The game, then, rewards you with story. It gives you the trials of your realization. Your bug enters the unknown, seeks guidance and fights Gods, coming back from the brink better-knowing. He sees his own birthplace, his abyss and meets his father. He comes to know the fragile source of his power. And upon finding the Queen, and receiving her gift, he may finally stand up to corruption. Joseph Campbell, certainly, would be proud; I could imagine him picking up the controller. Because what sets “Hollow Knight” truly apart from other games is its faithfulness to the forms of narrative genre.
Perhaps the most defining factor of Hollow Knight, and an example of interactive media’s potential to profoundly explore one’s agency, is in how it deals with death. It forces you to fully own up to your regrets, to make up for the rashness of your past and its complications. You’ll find yourself, having made the long way back to where you last fell, taking on your own soul in fierce battle. And so you’re pushed back to the brink, again and again, and may even fall into a cycle. You’ll be humbled repeatedly in the dark tunnel, by the light of your soul armed with fireballs. In the face of your own vigor you’ll be mercilessly humbled and may just have to come back and try later. And so in this way, progress is made precious, since a fallback can be truly punishing. But this cycle of rebirth—of challenge and crossroads—proves always to be truest to life. Because in all things that matter, we’re our own worst enemies. We’re the most meaningful sources of strife.

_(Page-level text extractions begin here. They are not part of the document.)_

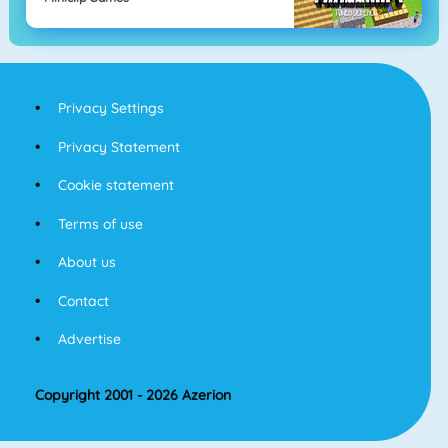
Privacy Settings
Privacy Statement
Cookie statement
Terms of use
About us
Contact
Advertise
Copyright 2001 - 2026 Azerion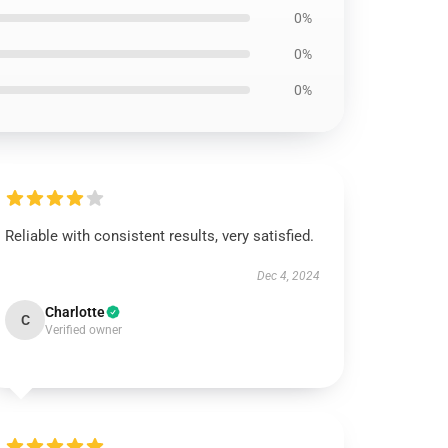
0%
0%
0%
Reliable with consistent results, very satisfied.
Dec 4, 2024
Charlotte
C
Verified owner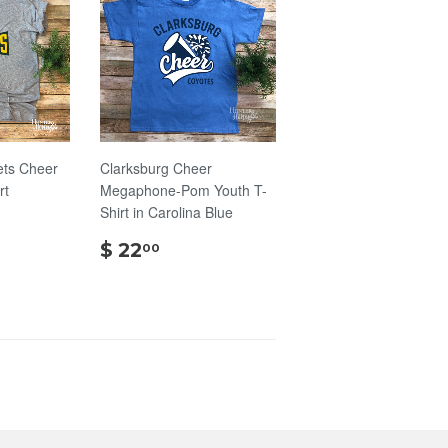
ts Cheer
Clarksburg Cheer
rt
Megaphone-Pom Youth T-
Shirt in Carolina Blue
00
$
$ 22
00
22.00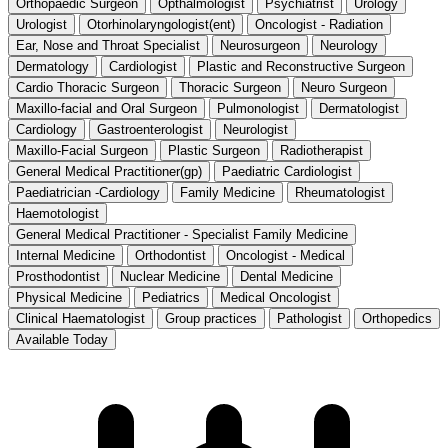
Orthopaedic Surgeon
Opthalmologist
Psychiatrist
Urology
Urologist
Otorhinolaryngologist(ent)
Oncologist - Radiation
Ear, Nose and Throat Specialist
Neurosurgeon
Neurology
Dermatology
Cardiologist
Plastic and Reconstructive Surgeon
Cardio Thoracic Surgeon
Thoracic Surgeon
Neuro Surgeon
Maxillo-facial and Oral Surgeon
Pulmonologist
Dermatologist
Cardiology
Gastroenterologist
Neurologist
Maxillo-Facial Surgeon
Plastic Surgeon
Radiotherapist
General Medical Practitioner(gp)
Paediatric Cardiologist
Paediatrician -Cardiology
Family Medicine
Rheumatologist
Haemotologist
General Medical Practitioner - Specialist Family Medicine
Internal Medicine
Orthodontist
Oncologist - Medical
Prosthodontist
Nuclear Medicine
Dental Medicine
Physical Medicine
Pediatrics
Medical Oncologist
Clinical Haematologist
Group practices
Pathologist
Orthopedics
Available Today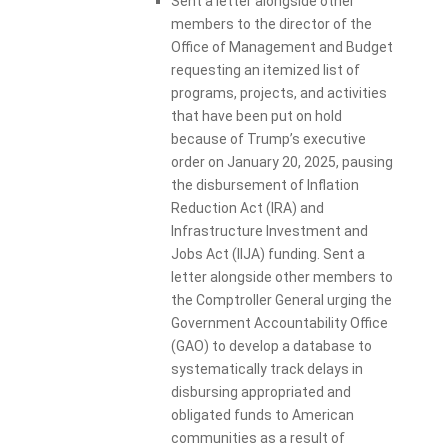
Sent a letter alongside other
members to the director of the
Office of Management and Budget
requesting an itemized list of
programs, projects, and activities
that have been put on hold
because of Trump’s executive
order on January 20, 2025, pausing
the disbursement of Inflation
Reduction Act (IRA) and
Infrastructure Investment and
Jobs Act (IIJA) funding. Sent a
letter alongside other members to
the Comptroller General urging the
Government Accountability Office
(GAO) to develop a database to
systematically track delays in
disbursing appropriated and
obligated funds to American
communities as a result of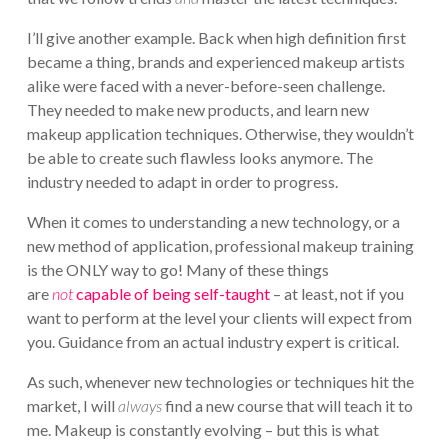
I’ll give another example. Back when high definition first
became a thing, brands and experienced makeup artists
alike were faced with a never-before-seen challenge.
They needed to make new products, and learn new
makeup application techniques. Otherwise, they wouldn’t
be able to create such flawless looks anymore. The
industry needed to adapt in order to progress.
When it comes to understanding a new technology, or a
new method of application, professional makeup training
is the ONLY way to go! Many of these things
are
not
capable of being self-taught
– at least, not if you
want to perform at the level your clients will expect from
you. Guidance from an actual industry expert is critical.
As such, whenever new technologies or techniques hit the
market, I will
always
find a new course that will teach it to
me. Makeup is constantly evolving – but this is what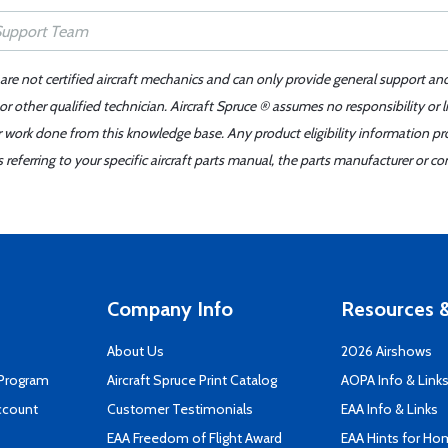
 are not certified aircraft mechanics and can only provide general support an
r other qualified technician. Aircraft Spruce ® assumes no responsibility or l
er work done from this knowledge base. Any product eligibility information pr
ferring to your specific aircraft parts manual, the parts manufacturer or con
Company Info
Resources &
About Us
2026 Airshows
 Program
Aircraft Spruce Print Catalog
AOPA Info & Link
ccount
Customer Testimonials
EAA Info & Links
EAA Freedom of Flight Award
EAA Hints for Ho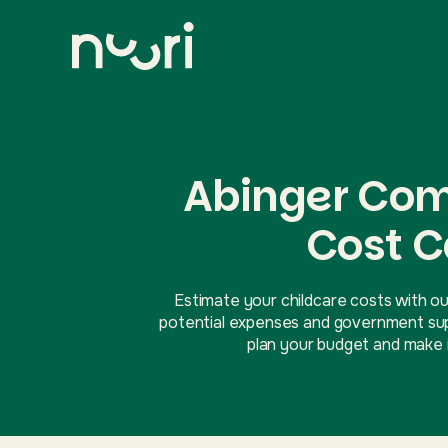
Abinger Com
Cost C
Estimate your childcare costs with ou
potential expenses and government supp
plan your budget and make i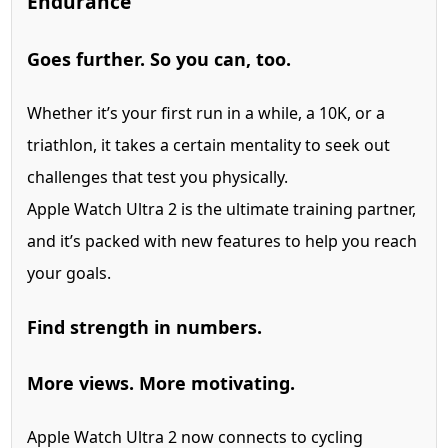
Endurance
Goes further. So you can, too.
Whether it’s your first run in a while, a 10K, or a
triathlon, it takes a certain mentality to seek out
challenges that test you physically.
Apple Watch Ultra 2 is the ultimate training partner,
and it’s packed with new features to help you reach
your goals.
Find strength in numbers.
More views. More motivating.
Apple Watch Ultra 2 now connects to cycling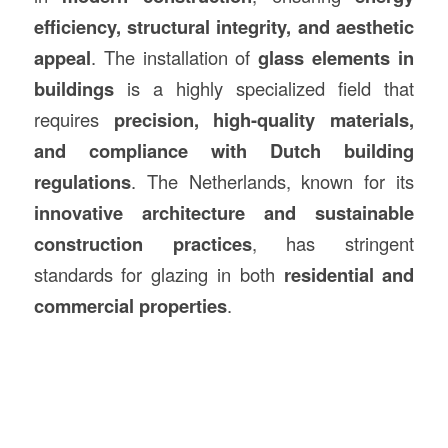
efficiency, structural integrity, and aesthetic
appeal
. The installation of
glass elements in
buildings
is a highly specialized field that
requires
precision, high-quality materials,
and compliance with Dutch building
regulations
. The Netherlands, known for its
innovative architecture and sustainable
construction
practices
, has stringent
standards for glazing in both
residential and
commercial properties
.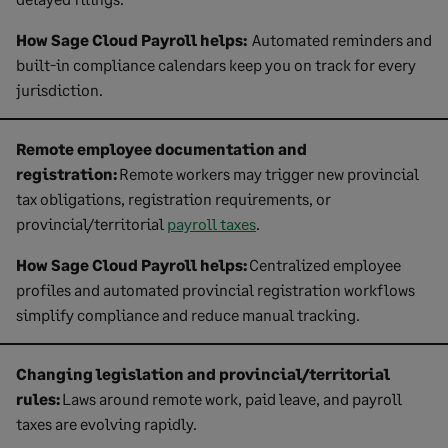
How Sage Cloud Payroll helps:
Automated reminders and
built-in compliance calendars keep you on track for every
jurisdiction.
Remote employee documentation and
registration:
Remote workers may trigger new provincial
tax obligations, registration requirements, or
provincial/territorial
payroll taxes
.
How Sage Cloud Payroll helps:
Centralized employee
profiles and automated provincial registration workflows
simplify compliance and reduce manual tracking.
Changing legislation and provincial/territorial
rules:
Laws around remote work, paid leave, and payroll
taxes are evolving rapidly.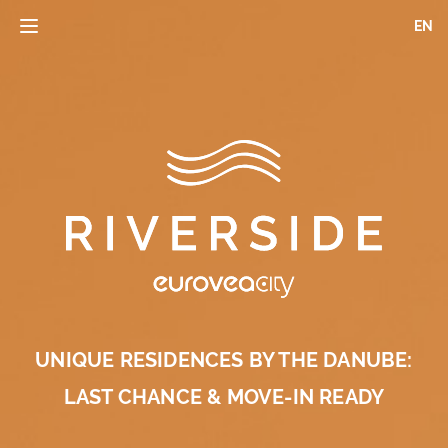
Skip
EN
Toggle
to
navigation
main
content
UNIQUE RESIDENCES BY THE DANUBE:
LAST CHANCE & MOVE-IN READY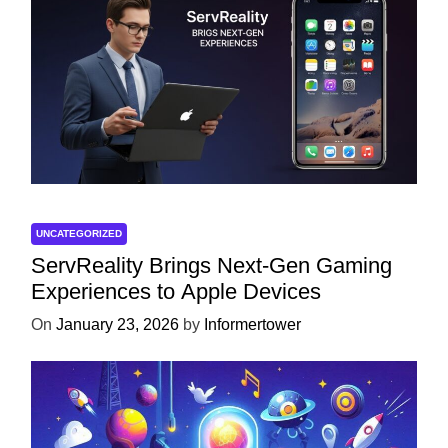
UNCATEGORIZED
ServReality Brings Next-Gen Gaming
Experiences to Apple Devices
On
January 23, 2026
by
Informertower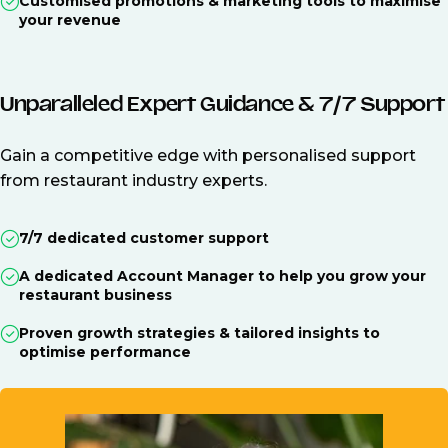
Customised promotions & marketing tools to maximise
your revenue
Unparalleled Expert Guidance & 7/7 Support
Gain a competitive edge with personalised support
from restaurant industry experts.
7/7 dedicated customer support
A dedicated Account Manager to help you grow your
restaurant business
Proven growth strategies & tailored insights to
optimise performance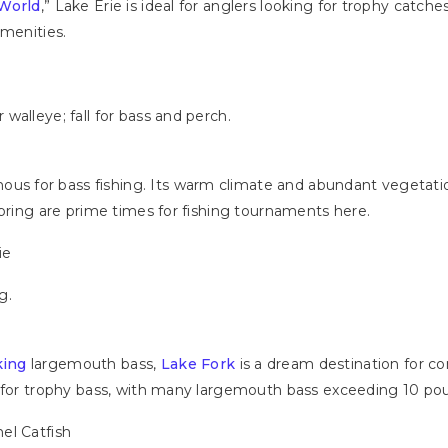
 World
,” Lake Erie is ideal for anglers looking for trophy catches
amenities.
h
walleye; fall for bass and perch.
mous for bass fishing. Its warm climate and abundant vegetatio
spring are prime times for fishing tournaments here.
ie
g.
king
largemouth bass,
Lake Fork
is a dream destination for co
d for trophy bass, with many largemouth bass exceeding 10 po
nel Catfish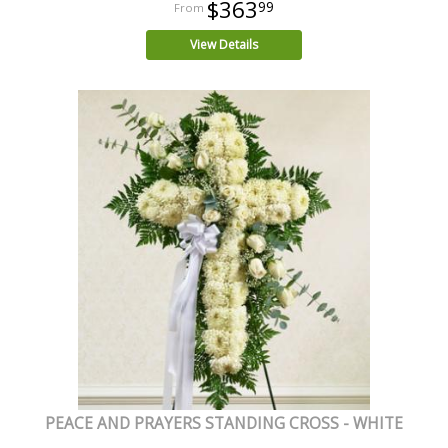
$363
99
View Details
PEACE AND PRAYERS STANDING CROSS - WHITE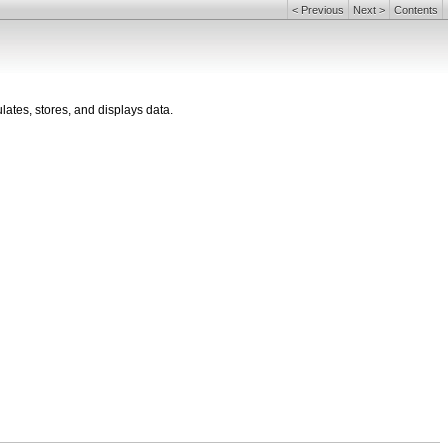
<
Previous
Next
>
Contents
ulates, stores, and displays data.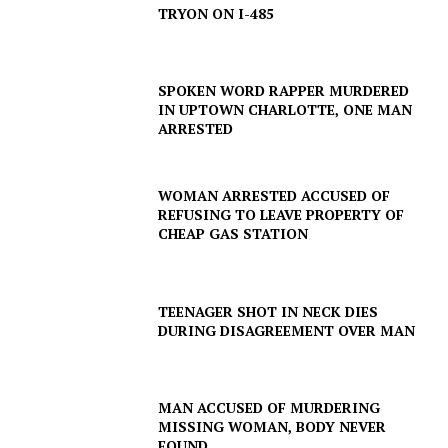
TRYON ON I-485
SPOKEN WORD RAPPER MURDERED
IN UPTOWN CHARLOTTE, ONE MAN
ARRESTED
WOMAN ARRESTED ACCUSED OF
REFUSING TO LEAVE PROPERTY OF
CHEAP GAS STATION
TEENAGER SHOT IN NECK DIES
DURING DISAGREEMENT OVER MAN
MAN ACCUSED OF MURDERING
MISSING WOMAN, BODY NEVER
FOUND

So if you want a game with gravity, where the pressure of a world rests on your shoulders—but also a game with audacity, the audacity to punish your hubris—pick up “Hollow Knight.” Be a God and take on the real responsibility of your power. Lose your way, lose your soul, lose your sword and be forced to battle back from the brink of mortality. Because as Joseph Campbell and all the legends of epic know, to seek the heavens one must often traverse hell. Because only then, in triumph or return, could one know what it means to be a hero—it means time, it means sacrifice, it means action. It means scars that tell a good story.